*Problem*: Copy every line from the data below in which the string "Risultati" can be found.

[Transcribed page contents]
****************
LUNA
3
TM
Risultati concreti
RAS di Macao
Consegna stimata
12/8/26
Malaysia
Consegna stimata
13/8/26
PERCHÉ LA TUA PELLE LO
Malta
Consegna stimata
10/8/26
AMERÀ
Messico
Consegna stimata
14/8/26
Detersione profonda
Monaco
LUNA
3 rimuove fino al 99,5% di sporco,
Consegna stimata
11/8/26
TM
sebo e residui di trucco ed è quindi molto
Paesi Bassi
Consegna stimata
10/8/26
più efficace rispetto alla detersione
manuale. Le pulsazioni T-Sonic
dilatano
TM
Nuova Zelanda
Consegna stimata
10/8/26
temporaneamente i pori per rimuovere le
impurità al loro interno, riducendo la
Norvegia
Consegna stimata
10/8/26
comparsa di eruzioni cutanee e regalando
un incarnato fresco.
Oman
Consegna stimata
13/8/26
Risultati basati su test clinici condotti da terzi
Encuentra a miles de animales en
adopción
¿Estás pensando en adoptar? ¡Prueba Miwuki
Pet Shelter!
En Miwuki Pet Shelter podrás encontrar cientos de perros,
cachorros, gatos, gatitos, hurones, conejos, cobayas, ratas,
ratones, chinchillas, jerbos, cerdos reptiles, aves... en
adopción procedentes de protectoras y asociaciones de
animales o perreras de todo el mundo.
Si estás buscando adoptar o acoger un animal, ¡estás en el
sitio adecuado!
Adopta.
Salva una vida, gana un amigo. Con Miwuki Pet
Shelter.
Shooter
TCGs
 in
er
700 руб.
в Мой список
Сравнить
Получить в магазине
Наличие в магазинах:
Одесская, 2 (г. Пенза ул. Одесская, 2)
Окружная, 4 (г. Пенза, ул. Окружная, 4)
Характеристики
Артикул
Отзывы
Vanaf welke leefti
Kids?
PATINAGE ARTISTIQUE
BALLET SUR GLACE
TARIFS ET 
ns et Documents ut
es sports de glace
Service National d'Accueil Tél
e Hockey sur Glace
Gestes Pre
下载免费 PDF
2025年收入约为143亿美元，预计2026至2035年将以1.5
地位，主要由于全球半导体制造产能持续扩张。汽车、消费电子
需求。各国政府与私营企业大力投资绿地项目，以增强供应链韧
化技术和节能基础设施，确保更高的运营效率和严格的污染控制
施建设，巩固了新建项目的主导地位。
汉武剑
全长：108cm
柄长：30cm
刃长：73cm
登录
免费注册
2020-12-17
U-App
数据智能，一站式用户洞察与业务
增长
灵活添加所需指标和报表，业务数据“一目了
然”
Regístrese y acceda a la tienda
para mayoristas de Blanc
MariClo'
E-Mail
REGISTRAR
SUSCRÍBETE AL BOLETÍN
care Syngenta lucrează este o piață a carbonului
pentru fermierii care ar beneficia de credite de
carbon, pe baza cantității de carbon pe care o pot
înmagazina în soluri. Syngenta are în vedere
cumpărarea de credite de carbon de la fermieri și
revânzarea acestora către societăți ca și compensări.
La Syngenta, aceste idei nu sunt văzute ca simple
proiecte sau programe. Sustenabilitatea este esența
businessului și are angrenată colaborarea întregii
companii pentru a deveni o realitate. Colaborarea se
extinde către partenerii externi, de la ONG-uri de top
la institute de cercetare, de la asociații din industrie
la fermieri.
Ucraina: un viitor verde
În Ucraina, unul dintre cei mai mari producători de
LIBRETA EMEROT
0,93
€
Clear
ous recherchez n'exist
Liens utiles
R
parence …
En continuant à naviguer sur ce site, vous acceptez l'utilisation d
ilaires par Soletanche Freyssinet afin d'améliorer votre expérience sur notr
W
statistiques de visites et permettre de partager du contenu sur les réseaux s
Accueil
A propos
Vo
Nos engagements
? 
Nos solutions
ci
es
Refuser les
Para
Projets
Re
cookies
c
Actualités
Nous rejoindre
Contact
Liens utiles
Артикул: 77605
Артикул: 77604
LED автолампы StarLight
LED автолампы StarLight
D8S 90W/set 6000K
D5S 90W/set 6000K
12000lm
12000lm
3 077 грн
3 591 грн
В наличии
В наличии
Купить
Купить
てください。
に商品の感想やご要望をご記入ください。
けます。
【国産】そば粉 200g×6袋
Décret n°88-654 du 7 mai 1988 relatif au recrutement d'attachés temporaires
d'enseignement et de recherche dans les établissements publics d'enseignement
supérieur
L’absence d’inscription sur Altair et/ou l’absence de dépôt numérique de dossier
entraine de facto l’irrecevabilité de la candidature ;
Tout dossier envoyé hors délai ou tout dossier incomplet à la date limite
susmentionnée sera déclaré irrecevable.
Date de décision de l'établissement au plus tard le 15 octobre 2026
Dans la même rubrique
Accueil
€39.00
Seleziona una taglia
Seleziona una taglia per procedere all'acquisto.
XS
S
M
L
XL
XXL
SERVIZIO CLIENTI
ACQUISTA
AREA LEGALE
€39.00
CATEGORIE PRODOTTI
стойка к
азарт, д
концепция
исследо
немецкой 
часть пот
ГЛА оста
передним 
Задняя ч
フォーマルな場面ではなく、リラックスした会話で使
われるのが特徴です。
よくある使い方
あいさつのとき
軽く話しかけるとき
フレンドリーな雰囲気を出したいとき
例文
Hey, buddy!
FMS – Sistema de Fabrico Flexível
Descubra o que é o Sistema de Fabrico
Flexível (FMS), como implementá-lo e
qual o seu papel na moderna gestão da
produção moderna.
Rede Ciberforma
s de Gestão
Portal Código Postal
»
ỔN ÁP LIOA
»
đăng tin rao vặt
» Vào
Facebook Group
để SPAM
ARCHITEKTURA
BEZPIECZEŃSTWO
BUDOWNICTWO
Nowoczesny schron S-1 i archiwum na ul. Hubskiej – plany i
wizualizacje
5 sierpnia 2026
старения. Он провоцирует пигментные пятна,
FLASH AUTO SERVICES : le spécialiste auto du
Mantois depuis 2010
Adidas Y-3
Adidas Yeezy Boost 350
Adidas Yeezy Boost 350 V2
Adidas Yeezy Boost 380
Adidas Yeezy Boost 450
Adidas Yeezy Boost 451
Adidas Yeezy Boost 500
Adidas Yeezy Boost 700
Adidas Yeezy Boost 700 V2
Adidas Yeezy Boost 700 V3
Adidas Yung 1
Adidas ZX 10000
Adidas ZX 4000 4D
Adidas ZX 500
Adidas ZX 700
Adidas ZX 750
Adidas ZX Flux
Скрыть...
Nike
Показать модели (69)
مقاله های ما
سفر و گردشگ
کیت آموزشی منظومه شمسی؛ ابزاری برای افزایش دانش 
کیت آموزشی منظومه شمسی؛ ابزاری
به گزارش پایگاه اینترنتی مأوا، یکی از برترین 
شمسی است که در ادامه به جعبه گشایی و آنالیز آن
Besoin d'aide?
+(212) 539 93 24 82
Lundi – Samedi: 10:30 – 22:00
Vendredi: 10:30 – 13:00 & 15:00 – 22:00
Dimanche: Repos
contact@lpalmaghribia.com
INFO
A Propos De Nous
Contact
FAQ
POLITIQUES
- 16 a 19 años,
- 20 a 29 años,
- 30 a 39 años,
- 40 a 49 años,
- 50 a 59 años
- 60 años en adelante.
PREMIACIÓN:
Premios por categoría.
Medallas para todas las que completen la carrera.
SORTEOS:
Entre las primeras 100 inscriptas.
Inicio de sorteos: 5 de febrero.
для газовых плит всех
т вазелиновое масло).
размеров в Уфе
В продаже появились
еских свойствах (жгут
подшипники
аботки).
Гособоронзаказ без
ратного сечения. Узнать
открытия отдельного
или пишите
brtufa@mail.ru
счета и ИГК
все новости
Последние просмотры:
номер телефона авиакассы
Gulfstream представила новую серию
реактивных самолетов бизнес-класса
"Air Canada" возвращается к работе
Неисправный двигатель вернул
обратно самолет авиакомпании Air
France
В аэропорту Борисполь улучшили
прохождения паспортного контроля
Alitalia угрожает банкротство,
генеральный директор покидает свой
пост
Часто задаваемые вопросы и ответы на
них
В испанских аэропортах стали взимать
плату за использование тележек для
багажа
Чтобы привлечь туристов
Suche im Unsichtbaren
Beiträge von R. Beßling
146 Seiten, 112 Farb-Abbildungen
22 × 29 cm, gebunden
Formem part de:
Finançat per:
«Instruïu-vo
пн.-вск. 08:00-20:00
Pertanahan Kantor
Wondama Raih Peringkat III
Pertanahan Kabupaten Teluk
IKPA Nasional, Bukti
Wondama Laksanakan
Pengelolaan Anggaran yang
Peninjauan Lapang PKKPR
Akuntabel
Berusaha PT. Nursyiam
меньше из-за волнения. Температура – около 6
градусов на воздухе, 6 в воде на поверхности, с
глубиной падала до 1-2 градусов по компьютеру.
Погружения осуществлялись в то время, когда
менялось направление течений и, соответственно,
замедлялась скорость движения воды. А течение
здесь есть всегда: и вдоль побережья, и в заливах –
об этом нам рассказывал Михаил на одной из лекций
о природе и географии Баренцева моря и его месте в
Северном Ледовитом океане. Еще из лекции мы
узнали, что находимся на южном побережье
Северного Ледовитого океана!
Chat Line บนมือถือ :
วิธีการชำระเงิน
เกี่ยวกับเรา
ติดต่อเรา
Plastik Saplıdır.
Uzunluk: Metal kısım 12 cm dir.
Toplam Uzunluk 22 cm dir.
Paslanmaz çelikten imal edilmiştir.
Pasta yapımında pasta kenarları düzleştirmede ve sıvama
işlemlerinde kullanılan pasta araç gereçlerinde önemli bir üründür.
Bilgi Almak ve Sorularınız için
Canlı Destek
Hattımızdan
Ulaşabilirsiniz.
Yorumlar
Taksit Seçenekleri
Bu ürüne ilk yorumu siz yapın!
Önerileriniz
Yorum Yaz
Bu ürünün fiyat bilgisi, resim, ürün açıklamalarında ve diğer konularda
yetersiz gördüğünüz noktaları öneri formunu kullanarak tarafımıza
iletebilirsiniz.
****************
*Response to the exercise*:
Risultati concreti
Risultati basati su test clinici condotti da terzi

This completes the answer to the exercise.